Rep. Phil Gingrey voted today to finally allow construction on the Keystone XL pipeline, which will put the United States on the path towards energy independence while creating tens of thousands of private sector jobs. The bipartisan Northern Route Approval Act, H.R. 3, passed the House of Representatives by a 241-175 vote. This legislation removes the presidential permit requirement, no longer allowing President Obama to delay approval of this vital, privately-funded project. The bill also streamlines the federal permitting process, removes bureaucratic roadblocks, and eliminates layers of government red-tape.
"Achieving energy independence is paramount to our economic prosperity and national security. The pipeline, which is privately funded and truly "shovel-ready," is a step towards that goal," said Gingrey. "Construction of Keystone XL will put American workers who've been hardest-hit by the recession -- welders, mechanics, pipefitters and others--back to work. It will also decrease the national security threat of relying on oil from unstable or unfriendly nations. But for more than four years, the pipeline has been held hostage to partisan politics and liberal special interest groups. House Republicans put an end to the Obama administration's games today."
The Keystone XL pipeline would create 7,000 jobs in Georgia. Read Rep. Gingrey's op-ed "A Keystone economy versus a Solyndra economy."
Keystone XL pipeline background:
Since the application was submitted to the State Department in 2008, this project has been one of the most studied pipeline construction efforts in U.S. history.

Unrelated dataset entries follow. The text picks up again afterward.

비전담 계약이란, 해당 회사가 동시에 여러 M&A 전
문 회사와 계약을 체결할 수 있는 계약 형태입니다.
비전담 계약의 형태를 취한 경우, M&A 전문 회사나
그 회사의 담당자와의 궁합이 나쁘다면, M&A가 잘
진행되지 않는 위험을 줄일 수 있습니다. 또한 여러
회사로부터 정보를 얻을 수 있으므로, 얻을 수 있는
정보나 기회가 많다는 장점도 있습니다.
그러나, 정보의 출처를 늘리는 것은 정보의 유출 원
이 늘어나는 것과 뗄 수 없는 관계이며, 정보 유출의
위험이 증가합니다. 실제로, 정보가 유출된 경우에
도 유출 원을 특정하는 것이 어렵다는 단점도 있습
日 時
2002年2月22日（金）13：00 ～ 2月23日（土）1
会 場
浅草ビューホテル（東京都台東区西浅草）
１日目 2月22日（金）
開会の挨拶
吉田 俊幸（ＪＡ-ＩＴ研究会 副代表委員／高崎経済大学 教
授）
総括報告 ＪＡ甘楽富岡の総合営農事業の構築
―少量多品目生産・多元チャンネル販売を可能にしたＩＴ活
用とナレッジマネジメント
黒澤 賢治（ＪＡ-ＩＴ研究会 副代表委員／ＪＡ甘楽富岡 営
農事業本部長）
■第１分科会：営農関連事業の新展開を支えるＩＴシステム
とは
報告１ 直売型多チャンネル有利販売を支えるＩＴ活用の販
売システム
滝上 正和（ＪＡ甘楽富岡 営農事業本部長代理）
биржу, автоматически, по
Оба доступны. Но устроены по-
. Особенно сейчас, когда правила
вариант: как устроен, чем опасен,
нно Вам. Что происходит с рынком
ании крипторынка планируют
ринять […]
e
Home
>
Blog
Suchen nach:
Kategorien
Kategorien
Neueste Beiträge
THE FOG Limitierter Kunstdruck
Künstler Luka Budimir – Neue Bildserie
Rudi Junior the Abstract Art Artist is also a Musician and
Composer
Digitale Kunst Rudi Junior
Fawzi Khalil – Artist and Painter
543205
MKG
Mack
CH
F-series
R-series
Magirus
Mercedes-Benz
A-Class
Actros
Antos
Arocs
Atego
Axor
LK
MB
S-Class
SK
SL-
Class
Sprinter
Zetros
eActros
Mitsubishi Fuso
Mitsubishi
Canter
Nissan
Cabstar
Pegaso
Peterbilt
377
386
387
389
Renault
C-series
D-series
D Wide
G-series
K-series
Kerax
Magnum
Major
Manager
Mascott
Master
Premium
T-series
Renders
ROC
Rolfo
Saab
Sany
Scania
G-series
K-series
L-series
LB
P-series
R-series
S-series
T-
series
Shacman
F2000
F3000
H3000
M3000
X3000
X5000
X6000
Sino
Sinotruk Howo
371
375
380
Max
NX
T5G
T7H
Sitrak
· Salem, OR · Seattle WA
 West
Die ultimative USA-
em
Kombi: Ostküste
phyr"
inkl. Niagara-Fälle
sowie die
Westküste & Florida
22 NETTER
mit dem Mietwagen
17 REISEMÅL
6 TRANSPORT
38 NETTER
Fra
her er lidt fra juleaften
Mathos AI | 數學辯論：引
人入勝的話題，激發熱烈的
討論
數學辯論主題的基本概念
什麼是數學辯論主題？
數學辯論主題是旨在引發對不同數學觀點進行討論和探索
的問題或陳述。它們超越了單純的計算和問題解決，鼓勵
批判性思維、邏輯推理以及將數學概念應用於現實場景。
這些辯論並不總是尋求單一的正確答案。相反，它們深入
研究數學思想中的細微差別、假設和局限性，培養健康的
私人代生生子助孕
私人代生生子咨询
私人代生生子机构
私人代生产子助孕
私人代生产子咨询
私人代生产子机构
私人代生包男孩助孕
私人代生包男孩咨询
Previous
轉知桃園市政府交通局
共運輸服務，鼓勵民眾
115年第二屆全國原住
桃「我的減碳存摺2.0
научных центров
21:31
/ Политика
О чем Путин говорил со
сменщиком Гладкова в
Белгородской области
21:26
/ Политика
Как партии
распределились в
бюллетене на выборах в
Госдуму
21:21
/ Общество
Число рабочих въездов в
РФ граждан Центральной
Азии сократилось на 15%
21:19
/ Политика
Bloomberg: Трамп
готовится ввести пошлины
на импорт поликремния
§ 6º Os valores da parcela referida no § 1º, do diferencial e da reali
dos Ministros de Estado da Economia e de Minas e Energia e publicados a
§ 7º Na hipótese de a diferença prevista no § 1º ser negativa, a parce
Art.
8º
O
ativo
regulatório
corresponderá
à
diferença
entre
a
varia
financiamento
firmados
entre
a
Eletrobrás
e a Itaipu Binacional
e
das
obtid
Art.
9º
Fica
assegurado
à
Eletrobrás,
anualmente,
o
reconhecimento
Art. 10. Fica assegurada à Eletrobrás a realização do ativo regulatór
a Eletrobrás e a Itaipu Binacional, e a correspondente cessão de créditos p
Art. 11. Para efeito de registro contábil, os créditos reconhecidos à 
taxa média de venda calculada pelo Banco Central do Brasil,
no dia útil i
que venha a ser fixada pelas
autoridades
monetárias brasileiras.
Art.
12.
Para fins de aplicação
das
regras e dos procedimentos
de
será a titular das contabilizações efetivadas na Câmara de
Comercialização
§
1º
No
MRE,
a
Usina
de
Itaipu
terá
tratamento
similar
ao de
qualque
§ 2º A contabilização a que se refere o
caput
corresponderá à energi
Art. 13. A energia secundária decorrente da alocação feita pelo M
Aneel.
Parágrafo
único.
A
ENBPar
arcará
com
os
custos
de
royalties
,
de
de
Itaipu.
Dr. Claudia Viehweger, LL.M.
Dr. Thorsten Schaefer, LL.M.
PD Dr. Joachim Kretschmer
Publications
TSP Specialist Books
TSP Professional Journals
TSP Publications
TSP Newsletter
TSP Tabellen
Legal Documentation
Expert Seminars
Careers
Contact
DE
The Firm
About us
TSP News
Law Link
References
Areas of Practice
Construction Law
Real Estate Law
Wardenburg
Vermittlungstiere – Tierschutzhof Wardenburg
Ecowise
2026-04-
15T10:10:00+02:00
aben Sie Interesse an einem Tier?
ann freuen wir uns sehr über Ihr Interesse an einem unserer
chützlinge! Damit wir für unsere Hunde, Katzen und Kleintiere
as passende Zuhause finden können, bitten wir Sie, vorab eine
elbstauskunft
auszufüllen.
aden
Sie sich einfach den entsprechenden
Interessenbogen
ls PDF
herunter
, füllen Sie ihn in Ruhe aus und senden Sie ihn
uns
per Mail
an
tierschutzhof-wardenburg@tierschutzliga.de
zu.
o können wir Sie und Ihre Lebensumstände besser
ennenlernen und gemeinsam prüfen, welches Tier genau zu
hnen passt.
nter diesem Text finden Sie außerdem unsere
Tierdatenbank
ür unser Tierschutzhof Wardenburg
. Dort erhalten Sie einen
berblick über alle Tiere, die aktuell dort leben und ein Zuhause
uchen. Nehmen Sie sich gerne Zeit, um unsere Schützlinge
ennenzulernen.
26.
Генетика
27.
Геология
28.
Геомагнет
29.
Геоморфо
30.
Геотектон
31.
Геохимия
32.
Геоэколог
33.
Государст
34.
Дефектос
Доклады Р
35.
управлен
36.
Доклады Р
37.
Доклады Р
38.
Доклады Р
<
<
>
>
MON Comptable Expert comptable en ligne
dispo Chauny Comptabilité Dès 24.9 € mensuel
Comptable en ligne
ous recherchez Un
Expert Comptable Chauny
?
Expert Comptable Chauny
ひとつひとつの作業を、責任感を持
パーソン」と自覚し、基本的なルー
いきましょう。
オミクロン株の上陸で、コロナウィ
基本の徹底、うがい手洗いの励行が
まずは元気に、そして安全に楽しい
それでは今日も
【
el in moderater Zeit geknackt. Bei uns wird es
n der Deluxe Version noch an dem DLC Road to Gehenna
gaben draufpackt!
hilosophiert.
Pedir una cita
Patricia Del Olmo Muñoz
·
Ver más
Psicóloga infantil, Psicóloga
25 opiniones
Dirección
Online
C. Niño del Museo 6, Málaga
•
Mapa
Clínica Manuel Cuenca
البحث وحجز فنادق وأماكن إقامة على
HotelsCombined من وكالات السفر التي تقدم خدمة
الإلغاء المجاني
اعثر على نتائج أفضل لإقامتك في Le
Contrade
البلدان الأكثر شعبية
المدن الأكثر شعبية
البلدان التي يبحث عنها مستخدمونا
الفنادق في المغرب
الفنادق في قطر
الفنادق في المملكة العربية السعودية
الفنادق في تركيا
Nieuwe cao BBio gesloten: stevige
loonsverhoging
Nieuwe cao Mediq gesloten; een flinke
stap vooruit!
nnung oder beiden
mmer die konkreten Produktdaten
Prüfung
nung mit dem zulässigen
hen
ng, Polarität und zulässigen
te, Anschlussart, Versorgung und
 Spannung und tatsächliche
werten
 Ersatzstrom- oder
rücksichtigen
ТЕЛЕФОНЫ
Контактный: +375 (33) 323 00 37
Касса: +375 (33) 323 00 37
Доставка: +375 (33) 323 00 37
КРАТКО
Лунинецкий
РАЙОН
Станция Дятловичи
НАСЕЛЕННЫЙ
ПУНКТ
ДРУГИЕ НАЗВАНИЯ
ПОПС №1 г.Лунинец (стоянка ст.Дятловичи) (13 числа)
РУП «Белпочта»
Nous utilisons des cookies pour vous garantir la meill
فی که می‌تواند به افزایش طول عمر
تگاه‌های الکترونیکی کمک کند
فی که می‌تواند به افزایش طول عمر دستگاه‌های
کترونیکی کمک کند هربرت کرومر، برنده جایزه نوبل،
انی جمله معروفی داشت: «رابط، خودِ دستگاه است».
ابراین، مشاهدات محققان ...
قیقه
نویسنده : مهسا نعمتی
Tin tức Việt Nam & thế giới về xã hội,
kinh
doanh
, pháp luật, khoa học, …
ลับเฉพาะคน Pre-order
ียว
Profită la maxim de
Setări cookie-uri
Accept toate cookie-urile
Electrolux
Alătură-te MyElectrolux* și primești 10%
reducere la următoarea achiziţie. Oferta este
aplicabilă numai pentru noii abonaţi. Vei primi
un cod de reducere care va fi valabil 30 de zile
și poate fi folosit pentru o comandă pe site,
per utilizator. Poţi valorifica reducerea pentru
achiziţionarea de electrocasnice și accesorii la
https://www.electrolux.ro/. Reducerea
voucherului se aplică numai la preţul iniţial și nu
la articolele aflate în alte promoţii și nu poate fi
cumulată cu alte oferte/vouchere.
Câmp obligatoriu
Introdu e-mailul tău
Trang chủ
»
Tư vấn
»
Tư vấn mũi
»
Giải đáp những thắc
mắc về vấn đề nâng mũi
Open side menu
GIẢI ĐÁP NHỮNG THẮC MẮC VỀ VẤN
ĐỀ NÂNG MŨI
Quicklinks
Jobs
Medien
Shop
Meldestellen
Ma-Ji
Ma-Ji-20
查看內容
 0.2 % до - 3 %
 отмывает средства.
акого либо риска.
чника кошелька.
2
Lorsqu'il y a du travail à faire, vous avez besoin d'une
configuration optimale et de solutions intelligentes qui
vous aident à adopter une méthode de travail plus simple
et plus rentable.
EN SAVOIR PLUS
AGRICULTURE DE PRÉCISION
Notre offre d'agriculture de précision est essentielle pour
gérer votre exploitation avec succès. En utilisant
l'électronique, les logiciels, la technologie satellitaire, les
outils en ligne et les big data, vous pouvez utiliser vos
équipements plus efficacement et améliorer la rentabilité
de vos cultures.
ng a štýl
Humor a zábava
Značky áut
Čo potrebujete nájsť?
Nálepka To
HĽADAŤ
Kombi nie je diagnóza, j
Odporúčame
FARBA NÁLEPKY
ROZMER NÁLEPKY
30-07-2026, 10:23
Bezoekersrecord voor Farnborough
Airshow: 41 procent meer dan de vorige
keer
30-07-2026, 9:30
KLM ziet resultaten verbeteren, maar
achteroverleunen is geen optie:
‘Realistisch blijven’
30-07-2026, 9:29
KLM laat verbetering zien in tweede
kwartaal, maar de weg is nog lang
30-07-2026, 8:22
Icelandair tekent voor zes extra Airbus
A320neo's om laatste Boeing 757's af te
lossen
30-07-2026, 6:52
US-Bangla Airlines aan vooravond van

According to an Energy and Commerce Committee report, Canada's growing oil production holds the potential to provide the U.S. with a much needed additional energy supply from a reliable ally and trading partner. However, the existing pipeline system linking the two countries is close to capacity and thus unable to take advantage of this opportunity. TransCanada, a Canadian energy company, has proposed the Keystone XL pipeline expansion project to carry nearly a million additional barrels of oil per day. The pipeline would create 20,000 direct jobs and 100,000 indirect jobs. Despite this, the Obama administration has repeatedly delayed and attempted to derail this vital infrastructure project.